The North Georgia conference tried to bar churches from starting the process at all. Nearly 200 churches successfully sued to begin disaffiliation in May. In several states, churches have sued to leave without paying fees. Those cases have gone both ways, and the outcomes largely depend on whether state laws favor local churches when interpreting the denomination’s trust clause.
Some churches met all the requirements, but the UMC refused to ratify their decision. That’s what happened to New Town Church in Williamsburg, Va. The family that originally donated the land to the church didn’t want it to leave UMC hands. Official UMC guidance actually bars consideration of such intents, but the conference voted against New Town anyway. Then it fired the pastor and took the building. Now, the congregation meets in a community center and is known as Daybreak Church.
EVEN THOUGH MOST MEMBERS at Crums wanted to leave the UMC, sharp debates broke out at times, and everyone felt the tension. Disaffiliation isn’t just about severed associations—often it means severed relationships, too. More than one member confessed to harboring hard feelings. “How can I sit in Sunday school with this person, when I know they’re against me?” they asked in the weeks leading up to the church’s disaffiliation vote. Again and again, during meetings and after services, Graves hammered his point home: “The name on the door is not nearly as important as our association with each other and our desire to follow Jesus Christ.” After the vote, several people left the church, but most of the dissenters decided to stay.
Further complicating matters, pastors must make the decision to disaffiliate separately from their congregations. One Texas conference even told retired pastors they would lose their pensions if they served outside the UMC without a bishop’s permission. Graves told his congregation, “If you stay, I’ll stay. If you go, I’ll go.” When they voted to go, he went with them gladly. But Graves’ conference asked him to return his ordination certificate.

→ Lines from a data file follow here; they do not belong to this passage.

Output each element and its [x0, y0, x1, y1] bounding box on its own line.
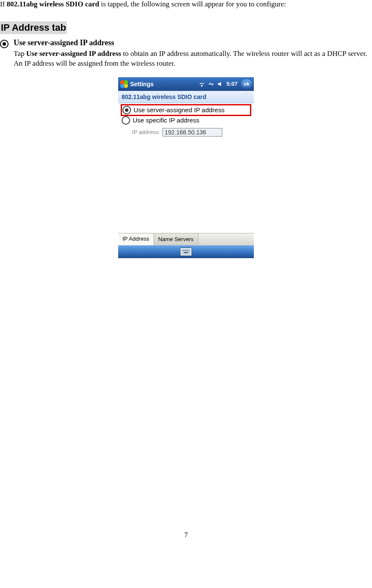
tab-bar: IP Address Name Servers: [118, 233, 254, 245]
volume-icon[interactable]: [217, 81, 224, 87]
keyboard-icon[interactable]: [180, 247, 192, 256]
clock-text: 5:07: [227, 81, 238, 87]
connectivity-icon[interactable]: [208, 81, 215, 87]
radio-server-label: Use server-assigned IP address: [134, 106, 224, 114]
wifi-icon[interactable]: [198, 81, 205, 87]
svg-rect-5: [187, 250, 188, 251]
radio-icon-selected: [122, 106, 131, 114]
svg-rect-3: [184, 250, 185, 251]
svg-rect-6: [188, 250, 189, 251]
bullet-heading: Use server-assigned IP address: [14, 38, 114, 47]
svg-rect-4: [186, 250, 186, 251]
page-number: 7: [0, 531, 372, 539]
section-heading-ip-address-tab: IP Address tab: [0, 21, 67, 34]
settings-subtitle: 802.11abg wireless SDIO card: [118, 91, 254, 103]
ip-address-label: IP address:: [122, 129, 160, 135]
radio-icon-unselected: [122, 116, 130, 125]
screenshot-device: Settings 5:07 ok 802.11abg wireless SDIO…: [118, 77, 254, 258]
tab-ip-address[interactable]: IP Address: [118, 233, 154, 245]
tab-name-servers[interactable]: Name Servers: [154, 233, 198, 245]
svg-point-0: [201, 85, 203, 87]
windows-flag-icon[interactable]: [120, 80, 128, 88]
intro-text: If 802.11abg wireless SDIO card is tappe…: [0, 0, 372, 9]
settings-content: Use server-assigned IP address Use speci…: [118, 103, 254, 233]
ip-address-input[interactable]: [163, 128, 222, 137]
radio-specific-label: Use specific IP address: [133, 116, 199, 124]
title-bar: Settings 5:07 ok: [118, 77, 254, 91]
bullet-body: Tap Use server-assigned IP address to ob…: [14, 49, 372, 69]
bullet-dot-icon: [0, 40, 9, 48]
svg-rect-1: [182, 250, 190, 254]
radio-specific-ip[interactable]: Use specific IP address: [122, 115, 250, 125]
bottom-bar: [118, 245, 254, 258]
svg-rect-2: [183, 250, 184, 251]
radio-server-assigned[interactable]: Use server-assigned IP address: [122, 105, 250, 115]
ok-button[interactable]: ok: [241, 79, 252, 89]
svg-rect-7: [184, 252, 188, 253]
title-bar-label: Settings: [130, 81, 154, 87]
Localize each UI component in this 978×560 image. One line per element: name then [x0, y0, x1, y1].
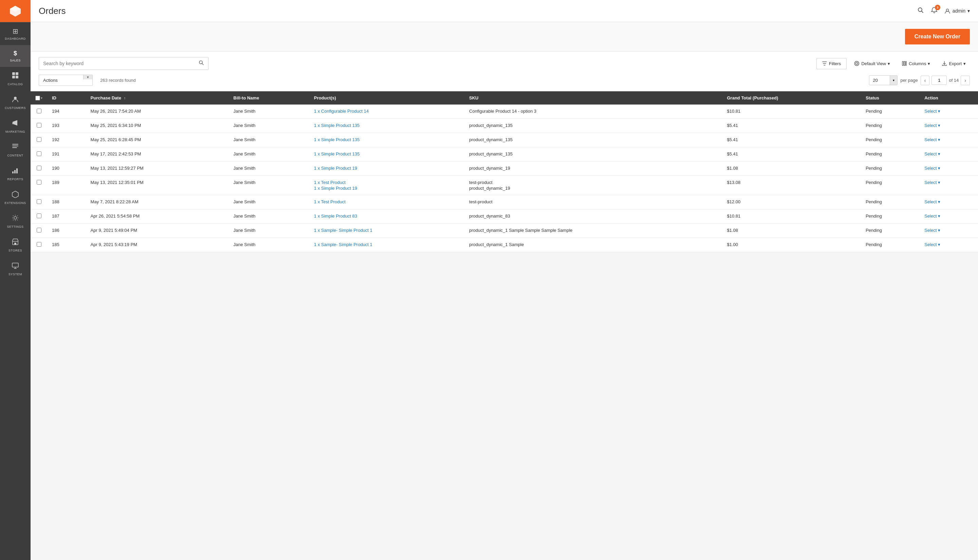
row-bill-to-name: Jane Smith	[229, 195, 309, 209]
row-select-button[interactable]: Select ▾	[925, 152, 940, 157]
row-select-button[interactable]: Select ▾	[925, 213, 940, 218]
product-link[interactable]: 1 x Sample- Simple Product 1	[314, 228, 460, 233]
sidebar-item-marketing[interactable]: MARKETING	[0, 114, 30, 138]
row-checkbox[interactable]	[37, 213, 42, 218]
select-all-chevron[interactable]: ▾	[41, 97, 42, 100]
search-submit-icon[interactable]	[199, 60, 204, 67]
product-link[interactable]: 1 x Sample- Simple Product 1	[314, 242, 460, 247]
select-chevron-icon: ▾	[938, 242, 940, 247]
sidebar-item-label: CATALOG	[7, 82, 23, 86]
select-all-checkbox[interactable]	[35, 96, 40, 100]
row-select-button[interactable]: Select ▾	[925, 199, 940, 204]
sidebar-item-label: REPORTS	[7, 178, 23, 181]
prev-page-button[interactable]: ‹	[921, 76, 930, 85]
row-checkbox[interactable]	[37, 180, 42, 185]
row-bill-to-name: Jane Smith	[229, 162, 309, 176]
row-bill-to-name: Jane Smith	[229, 176, 309, 195]
sidebar-item-content[interactable]: CONTENT	[0, 138, 30, 162]
sidebar-item-reports[interactable]: REPORTS	[0, 162, 30, 186]
row-purchase-date: Apr 9, 2021 5:43:19 PM	[86, 238, 229, 252]
sidebar-item-stores[interactable]: STORES	[0, 233, 30, 257]
sidebar-item-label: CONTENT	[7, 154, 23, 157]
row-select-button[interactable]: Select ▾	[925, 166, 940, 171]
next-page-button[interactable]: ›	[961, 76, 970, 85]
row-checkbox[interactable]	[37, 242, 42, 247]
system-icon	[12, 262, 19, 271]
svg-rect-9	[12, 172, 13, 173]
admin-user[interactable]: admin ▾	[945, 8, 970, 14]
product-link[interactable]: 1 x Simple Product 135	[314, 123, 460, 128]
actions-select-input[interactable]: Actions	[39, 75, 83, 85]
view-label: Default View	[861, 61, 886, 66]
search-input[interactable]	[43, 61, 199, 66]
sidebar-item-label: EXTENSIONS	[4, 201, 26, 205]
per-page-input[interactable]: 20	[870, 76, 890, 85]
sidebar-item-extensions[interactable]: EXTENSIONS	[0, 186, 30, 209]
row-select-button[interactable]: Select ▾	[925, 108, 940, 114]
sidebar-item-dashboard[interactable]: ⊞ DASHBOARD	[0, 22, 30, 45]
product-link[interactable]: 1 x Test Product	[314, 180, 460, 185]
svg-rect-10	[14, 170, 16, 173]
th-purchase-date[interactable]: Purchase Date ↑	[86, 91, 229, 105]
sidebar-item-catalog[interactable]: CATALOG	[0, 67, 30, 91]
product-link[interactable]: 1 x Simple Product 83	[314, 213, 460, 218]
sidebar-logo[interactable]	[0, 0, 30, 22]
sidebar-item-settings[interactable]: SETTINGS	[0, 209, 30, 233]
filters-button[interactable]: Filters	[816, 58, 846, 69]
product-link[interactable]: 1 x Configurable Product 14	[314, 108, 460, 114]
page-number-input[interactable]	[931, 76, 947, 85]
row-products: 1 x Simple Product 19	[309, 162, 464, 176]
row-status: Pending	[861, 209, 920, 224]
page-total: of 14	[949, 78, 959, 83]
row-checkbox[interactable]	[37, 199, 42, 204]
table-row: 190May 13, 2021 12:59:27 PMJane Smith1 x…	[30, 162, 978, 176]
product-link[interactable]: 1 x Simple Product 19	[314, 186, 460, 191]
row-status: Pending	[861, 147, 920, 162]
sidebar-item-customers[interactable]: CUSTOMERS	[0, 91, 30, 114]
row-purchase-date: Apr 26, 2021 5:54:58 PM	[86, 209, 229, 224]
search-box[interactable]	[39, 57, 209, 70]
row-select-button[interactable]: Select ▾	[925, 180, 940, 185]
product-link[interactable]: 1 x Simple Product 135	[314, 137, 460, 142]
svg-point-4	[14, 97, 17, 100]
actions-dropdown-arrow[interactable]: ▾	[83, 75, 92, 79]
sidebar-item-system[interactable]: SYSTEM	[0, 257, 30, 281]
row-grand-total: $1.00	[722, 238, 861, 252]
product-link[interactable]: 1 x Test Product	[314, 199, 460, 204]
row-id: 192	[47, 133, 86, 147]
product-link[interactable]: 1 x Simple Product 19	[314, 166, 460, 171]
row-products: 1 x Sample- Simple Product 1	[309, 238, 464, 252]
pagination: 20 ▾ per page ‹ of 14 ›	[869, 75, 970, 85]
row-checkbox[interactable]	[37, 108, 42, 113]
main-content: Orders 3 admin ▾ Create New Order	[30, 0, 978, 560]
search-icon[interactable]	[917, 7, 924, 15]
table-row: 188May 7, 2021 8:22:28 AMJane Smith1 x T…	[30, 195, 978, 209]
row-select-button[interactable]: Select ▾	[925, 242, 940, 247]
row-products: 1 x Sample- Simple Product 1	[309, 224, 464, 238]
per-page-select[interactable]: 20 ▾	[869, 75, 898, 85]
product-link[interactable]: 1 x Simple Product 135	[314, 152, 460, 157]
actions-dropdown[interactable]: Actions ▾	[39, 75, 93, 86]
search-row: Filters Default View ▾ Columns ▾ Ex	[39, 57, 970, 70]
sidebar-item-sales[interactable]: $ SALES	[0, 45, 30, 67]
row-checkbox[interactable]	[37, 123, 42, 128]
columns-button[interactable]: Columns ▾	[898, 58, 934, 69]
row-bill-to-name: Jane Smith	[229, 119, 309, 133]
export-button[interactable]: Export ▾	[938, 58, 970, 69]
row-select-button[interactable]: Select ▾	[925, 228, 940, 233]
svg-rect-24	[904, 62, 905, 65]
row-sku: product_dynamic_83	[464, 209, 722, 224]
row-checkbox[interactable]	[37, 152, 42, 156]
select-chevron-icon: ▾	[938, 137, 940, 142]
row-select-button[interactable]: Select ▾	[925, 137, 940, 142]
per-page-arrow[interactable]: ▾	[890, 76, 897, 85]
row-select-button[interactable]: Select ▾	[925, 123, 940, 128]
view-button[interactable]: Default View ▾	[850, 58, 894, 69]
row-checkbox[interactable]	[37, 228, 42, 232]
notification-icon[interactable]: 3	[931, 7, 938, 15]
page-header: Orders 3 admin ▾	[30, 0, 978, 22]
create-new-order-button[interactable]: Create New Order	[905, 29, 970, 45]
row-checkbox[interactable]	[37, 137, 42, 142]
settings-icon	[12, 214, 19, 223]
row-checkbox[interactable]	[37, 166, 42, 170]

Many of the disaffiliated congregations found a new home with the Global Methodist Church (GMC). At least 3,800 congregations, just over half of those leaving the UMC, joined the GMC. Friendswood Methodist, like many Texas churches, is among them. Its pastor, Jim Bass, said his first GMC conference meeting was “very freeing.”

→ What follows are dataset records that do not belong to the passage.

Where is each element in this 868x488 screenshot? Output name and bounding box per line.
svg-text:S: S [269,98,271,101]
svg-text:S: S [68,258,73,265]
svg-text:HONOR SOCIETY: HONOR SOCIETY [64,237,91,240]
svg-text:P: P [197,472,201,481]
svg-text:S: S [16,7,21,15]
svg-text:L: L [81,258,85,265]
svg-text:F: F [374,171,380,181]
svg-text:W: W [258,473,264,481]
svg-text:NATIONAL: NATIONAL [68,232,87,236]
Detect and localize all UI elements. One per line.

“We were all moving in the same direction,” he said. “We didn’t have all these theological fights.”
The sign outside Crums still says it’s been a Methodist church since 1792. The United Methodist hymnal still sits on the piano. But Crums no longer has any denominational affiliation. Its members are wary of ceding control again. “That’s part of just their experience with the United Methodist Church,” Graves said. “You had to buy your way out because they controlled your property … why would you ever want to do that again?”
Now that the complicated denominational politics are over, Graves is focused on gospel work. The church has surplus money for the first time in a while, so he has mission trips and local outreach events to plan. And outside his small office, people are trickling in for Bible study.
—This story was corrected on Nov. 28, 2023, to note that retirees make up about half of the congregants at Crums Church.